By contrast a mother's love for her children is not affected by her husband's infidelity. A mother always knows who her children are and loves them; her husband's fidelity or infidelity make no difference to her parental love. So whatever the tensions and stresses caused to the parental relationship, male infidelity matters less.

Motherhood has high qualitative intensity; for a woman to give birth to a child is a turning point in her life, creating an inescapable long-term responsibility. So a young female must not allow herself to become pregnant without the assured support of the child's father. Parents therefore have always been believed to have a responsibility to guide their children in the direction of successful and fruitful marriages: in the case of daughters, this means that they must protect them from irresponsible relationships which may result in pregnancy. Female virginity has always been valued and the existence of the hymen may suggest that it has been valued since an early stage of human evolution.

In present-day Western society, most of these principles have been at least partially abandoned. Contemporary sexual values as presented in the Western media arouse horror in those who, like strict Christians or Muslims, still live according to traditional morality. Often outsiders do not realise how far the values suggested by the media still differ from our actual practice. Nevertheless there is no doubt of the direction of the trend.

If it continues, this trend is quite likely to result in extinction. Already, European birth rates are low and populations are being quite rapidly replaced in their homelands by incomers, mainly from Asia, who still in many cases adhere to more traditional values.

Of course, civilized moral issues are more complex than the simple code suggested above. Nevertheless the natural harmony between the traditional code and the requirements of animal survival - and the practical results of putting the code so completely aside - do suggest that we should not dismiss it as a quaint relic of the past.

The reader may feel (even if he or she follows the logic of this argument) that the traditional morality is stern and puritanical and hard to follow. But the communities of the past have treated it as at least an ideal, because it is in harmony with human reproductive psychology.
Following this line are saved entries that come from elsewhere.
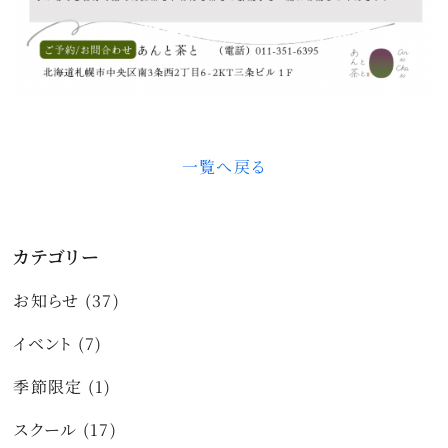
一覧へ戻る
カテゴリー
お知らせ (37)
イベント (7)
季節限定 (1)
スクール (17)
Young women instinctively shy away from physical involvement until they feel sure of a man. Young men often feel desperate to achieve that involvement, at all costs and almost with any woman; but when the opportunity occurs, their bodies often fail to cooperate effectively if the relationship is not the right one.

The traditional morality may be hard to follow because it conflicts with values ceaselessly promulgated by our debased modern media and subsequently reinforced by peer-group pressure. There is a conflict; but it is not a conflict between promiscuous instinct and restraining morality. It is a conflict between the cautious morality of the body, in harmony with human reproductive needs, and the way that society now appears to expect us to behave. Society has got it wrong; there is no higher ideal and no greater source of human happiness, than a happy, faithful and fruitful marriage. And it's worth waiting for.